Paging file location change causes problems

  • Thread starter Thread starter Trek
  • Start date Start date
T

Trek

Hi,

I have 3 hard drives with assigned characters c, d, f (e drive is cd rom)
each drive has only 1 partition.
On c there is Vista 32-bit Ultimate, on d there is Vista 64-bit home premium

If I change location of paging file - e.g. Vista Ultimate paging on f, Home
paging on c
then that operating system does not boot correctly. The OS boot progress bar
is displayed but system does not boot (I waited many minutes before reset).

Any tip?
 
Trek said:
Hi,

I have 3 hard drives with assigned characters c, d, f (e drive is cd
rom) each drive has only 1 partition.
On c there is Vista 32-bit Ultimate, on d there is Vista 64-bit home
premium

If I change location of paging file - e.g. Vista Ultimate paging on f,
Home paging on c
then that operating system does not boot correctly. The OS boot progress
bar
is displayed but system does not boot (I waited many minutes before
reset).

Any tip?



The tip is to put the pagefile back where it is by default and allow the
operating system to control it. If both of your system drives are visible
simultaneously the O/S may get confused. You have one set to drive F:, yet
there is a drive C: that is visible - along with the "unused" pagefile. It
just may cause problems.

I have placed a page file on drive F: and have had both Windows XP and Vista
use the same pagefile. But in my case, each operating system was hidden from
the other so that at any given time only the used operating system was
visible.
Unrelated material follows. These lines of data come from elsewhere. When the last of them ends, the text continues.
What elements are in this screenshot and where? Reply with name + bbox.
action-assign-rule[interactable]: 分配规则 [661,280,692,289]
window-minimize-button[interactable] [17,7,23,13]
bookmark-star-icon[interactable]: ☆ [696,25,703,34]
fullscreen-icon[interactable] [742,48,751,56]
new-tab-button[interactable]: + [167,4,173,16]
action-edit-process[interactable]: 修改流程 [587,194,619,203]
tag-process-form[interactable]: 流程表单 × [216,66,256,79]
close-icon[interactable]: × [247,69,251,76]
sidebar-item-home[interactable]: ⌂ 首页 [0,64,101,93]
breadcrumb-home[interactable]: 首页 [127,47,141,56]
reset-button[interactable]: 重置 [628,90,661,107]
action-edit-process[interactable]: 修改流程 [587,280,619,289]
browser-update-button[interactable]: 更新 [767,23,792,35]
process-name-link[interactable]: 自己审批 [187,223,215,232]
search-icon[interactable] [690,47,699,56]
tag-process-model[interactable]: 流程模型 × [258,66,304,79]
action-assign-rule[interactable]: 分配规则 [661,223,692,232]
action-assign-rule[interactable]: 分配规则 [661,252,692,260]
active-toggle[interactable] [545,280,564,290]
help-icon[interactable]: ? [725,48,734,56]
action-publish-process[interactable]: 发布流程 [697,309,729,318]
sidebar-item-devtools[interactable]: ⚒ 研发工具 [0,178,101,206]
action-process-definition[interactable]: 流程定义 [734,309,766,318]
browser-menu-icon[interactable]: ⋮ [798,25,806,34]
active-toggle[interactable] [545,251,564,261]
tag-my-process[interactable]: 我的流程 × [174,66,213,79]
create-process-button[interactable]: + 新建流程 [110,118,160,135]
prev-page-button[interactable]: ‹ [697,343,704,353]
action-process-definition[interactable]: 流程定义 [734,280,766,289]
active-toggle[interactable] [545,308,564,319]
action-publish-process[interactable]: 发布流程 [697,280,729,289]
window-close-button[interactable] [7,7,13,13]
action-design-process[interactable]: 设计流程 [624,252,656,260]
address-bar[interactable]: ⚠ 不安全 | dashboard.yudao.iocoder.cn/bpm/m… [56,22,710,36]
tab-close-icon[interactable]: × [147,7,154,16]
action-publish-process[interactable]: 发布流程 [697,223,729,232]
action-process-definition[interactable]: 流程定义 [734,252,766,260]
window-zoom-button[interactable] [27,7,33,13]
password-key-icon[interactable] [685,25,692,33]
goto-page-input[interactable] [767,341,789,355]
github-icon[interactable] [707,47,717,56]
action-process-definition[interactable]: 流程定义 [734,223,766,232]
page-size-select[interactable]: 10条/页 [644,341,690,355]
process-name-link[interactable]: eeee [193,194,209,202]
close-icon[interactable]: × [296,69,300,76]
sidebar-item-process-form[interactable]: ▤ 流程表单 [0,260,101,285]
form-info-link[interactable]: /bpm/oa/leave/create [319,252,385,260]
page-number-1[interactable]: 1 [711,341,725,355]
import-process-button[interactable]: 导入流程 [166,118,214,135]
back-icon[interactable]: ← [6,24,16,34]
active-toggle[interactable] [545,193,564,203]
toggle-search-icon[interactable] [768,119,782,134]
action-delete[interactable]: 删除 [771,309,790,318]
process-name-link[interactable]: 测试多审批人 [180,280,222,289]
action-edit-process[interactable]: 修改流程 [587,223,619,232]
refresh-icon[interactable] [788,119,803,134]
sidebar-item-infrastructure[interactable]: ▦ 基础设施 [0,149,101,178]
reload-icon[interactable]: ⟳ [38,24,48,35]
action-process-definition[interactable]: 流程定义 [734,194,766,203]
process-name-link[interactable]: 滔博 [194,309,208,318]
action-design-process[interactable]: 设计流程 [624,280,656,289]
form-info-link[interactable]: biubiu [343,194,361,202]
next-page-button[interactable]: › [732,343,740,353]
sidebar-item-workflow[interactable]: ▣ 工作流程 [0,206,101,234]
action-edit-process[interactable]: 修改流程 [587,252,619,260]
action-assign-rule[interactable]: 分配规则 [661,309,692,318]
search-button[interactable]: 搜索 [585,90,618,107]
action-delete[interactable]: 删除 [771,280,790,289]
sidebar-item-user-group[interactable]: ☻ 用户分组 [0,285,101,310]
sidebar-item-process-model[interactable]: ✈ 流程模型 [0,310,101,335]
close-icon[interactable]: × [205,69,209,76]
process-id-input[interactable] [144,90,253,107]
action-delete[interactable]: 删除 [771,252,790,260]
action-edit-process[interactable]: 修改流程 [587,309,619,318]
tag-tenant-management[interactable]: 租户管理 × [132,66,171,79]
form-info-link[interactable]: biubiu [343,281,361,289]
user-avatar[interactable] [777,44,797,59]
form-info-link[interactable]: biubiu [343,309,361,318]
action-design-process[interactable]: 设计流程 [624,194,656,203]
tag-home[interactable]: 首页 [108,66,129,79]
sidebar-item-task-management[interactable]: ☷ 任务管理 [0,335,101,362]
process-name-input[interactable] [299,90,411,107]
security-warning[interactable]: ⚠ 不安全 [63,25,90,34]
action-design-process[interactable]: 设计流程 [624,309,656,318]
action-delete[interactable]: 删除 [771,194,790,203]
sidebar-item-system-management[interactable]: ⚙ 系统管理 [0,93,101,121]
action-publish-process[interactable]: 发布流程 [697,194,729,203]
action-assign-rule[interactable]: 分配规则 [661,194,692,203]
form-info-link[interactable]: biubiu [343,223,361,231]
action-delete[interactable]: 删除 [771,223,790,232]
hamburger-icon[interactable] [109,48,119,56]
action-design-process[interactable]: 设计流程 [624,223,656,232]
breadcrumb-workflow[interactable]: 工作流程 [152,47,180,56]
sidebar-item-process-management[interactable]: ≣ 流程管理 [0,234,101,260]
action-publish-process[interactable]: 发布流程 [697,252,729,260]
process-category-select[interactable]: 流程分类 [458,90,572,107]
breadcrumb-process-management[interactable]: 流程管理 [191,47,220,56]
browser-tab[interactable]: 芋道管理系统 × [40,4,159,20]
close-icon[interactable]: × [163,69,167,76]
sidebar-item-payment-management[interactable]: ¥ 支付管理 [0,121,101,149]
The other partition had a "hidden" attribute applied and could not
be seen, written to or read from.
 
Thanks,

Of course I had to change setting back, but anyway it does not make any
sense, because operating systems are on different harddrives.
This must be bug somewhere in Vista because it is not working properly even
if I only change paging file in one OS to empty hard drive F:

What if I would have some SSD as "cache" and wanted various temporary files
and paging files redirect there.
On linux you write a few commands and it is working even without reboot.
 
The drive is formatted of course I have some files there. "Empty" means that
in that drive is not any OS installed.